##### Data for analysis

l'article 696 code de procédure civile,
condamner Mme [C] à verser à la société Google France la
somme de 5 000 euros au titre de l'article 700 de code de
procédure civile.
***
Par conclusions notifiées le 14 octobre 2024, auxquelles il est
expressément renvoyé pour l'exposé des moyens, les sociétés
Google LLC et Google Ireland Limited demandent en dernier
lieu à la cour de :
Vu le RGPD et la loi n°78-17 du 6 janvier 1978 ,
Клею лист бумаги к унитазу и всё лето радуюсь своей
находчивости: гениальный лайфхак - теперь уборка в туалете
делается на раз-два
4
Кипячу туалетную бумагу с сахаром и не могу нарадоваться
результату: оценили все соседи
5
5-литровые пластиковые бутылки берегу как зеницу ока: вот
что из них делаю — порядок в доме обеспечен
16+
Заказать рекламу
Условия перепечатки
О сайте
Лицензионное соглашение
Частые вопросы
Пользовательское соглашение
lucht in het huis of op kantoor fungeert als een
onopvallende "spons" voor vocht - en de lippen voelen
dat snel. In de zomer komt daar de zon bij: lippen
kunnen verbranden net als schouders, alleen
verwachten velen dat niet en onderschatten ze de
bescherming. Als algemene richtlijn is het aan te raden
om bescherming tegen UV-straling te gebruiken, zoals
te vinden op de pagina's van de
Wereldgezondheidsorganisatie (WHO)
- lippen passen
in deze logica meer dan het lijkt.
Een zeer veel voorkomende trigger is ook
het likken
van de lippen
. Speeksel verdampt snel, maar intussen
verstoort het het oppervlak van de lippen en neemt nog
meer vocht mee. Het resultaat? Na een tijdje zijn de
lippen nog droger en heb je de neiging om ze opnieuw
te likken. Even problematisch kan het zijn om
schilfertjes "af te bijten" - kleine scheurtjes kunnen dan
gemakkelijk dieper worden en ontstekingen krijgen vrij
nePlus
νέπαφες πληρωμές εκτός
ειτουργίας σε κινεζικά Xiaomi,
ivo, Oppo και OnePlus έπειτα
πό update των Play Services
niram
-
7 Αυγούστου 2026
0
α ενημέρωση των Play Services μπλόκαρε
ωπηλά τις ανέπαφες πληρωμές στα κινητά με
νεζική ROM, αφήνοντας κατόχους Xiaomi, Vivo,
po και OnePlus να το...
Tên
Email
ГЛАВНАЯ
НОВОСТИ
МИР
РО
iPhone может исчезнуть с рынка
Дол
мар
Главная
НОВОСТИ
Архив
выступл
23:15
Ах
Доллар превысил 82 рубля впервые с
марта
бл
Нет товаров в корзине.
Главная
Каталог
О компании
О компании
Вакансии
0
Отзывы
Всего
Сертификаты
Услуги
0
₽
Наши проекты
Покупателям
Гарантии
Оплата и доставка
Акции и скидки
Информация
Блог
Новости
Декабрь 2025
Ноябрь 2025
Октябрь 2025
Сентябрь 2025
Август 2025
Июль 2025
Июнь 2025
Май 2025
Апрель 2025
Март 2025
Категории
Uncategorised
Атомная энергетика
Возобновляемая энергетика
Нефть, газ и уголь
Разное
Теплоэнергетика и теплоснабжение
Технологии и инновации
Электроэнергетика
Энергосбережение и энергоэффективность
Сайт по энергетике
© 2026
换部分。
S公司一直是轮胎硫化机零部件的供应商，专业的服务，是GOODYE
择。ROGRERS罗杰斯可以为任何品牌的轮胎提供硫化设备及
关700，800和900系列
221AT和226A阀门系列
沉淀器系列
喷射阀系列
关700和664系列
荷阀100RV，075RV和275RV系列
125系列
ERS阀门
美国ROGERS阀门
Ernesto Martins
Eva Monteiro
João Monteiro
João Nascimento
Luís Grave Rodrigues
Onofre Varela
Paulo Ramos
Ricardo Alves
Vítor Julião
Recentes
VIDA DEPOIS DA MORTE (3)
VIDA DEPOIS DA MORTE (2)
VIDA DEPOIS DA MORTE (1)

##########

(Assigned task) Each line from the one with "关700，800和900系列" through the last line of the records above must be retyped exactly, and no other line may be given.

(Reply)
关700，800和900系列
221AT和226A阀门系列
沉淀器系列
喷射阀系列
关700和664系列
荷阀100RV，075RV和275RV系列
125系列
ERS阀门
美国ROGERS阀门
Ernesto Martins
Eva Monteiro
João Monteiro
João Nascimento
Luís Grave Rodrigues
Onofre Varela
Paulo Ramos
Ricardo Alves
Vítor Julião
Recentes
VIDA DEPOIS DA MORTE (3)
VIDA DEPOIS DA MORTE (2)
VIDA DEPOIS DA MORTE (1)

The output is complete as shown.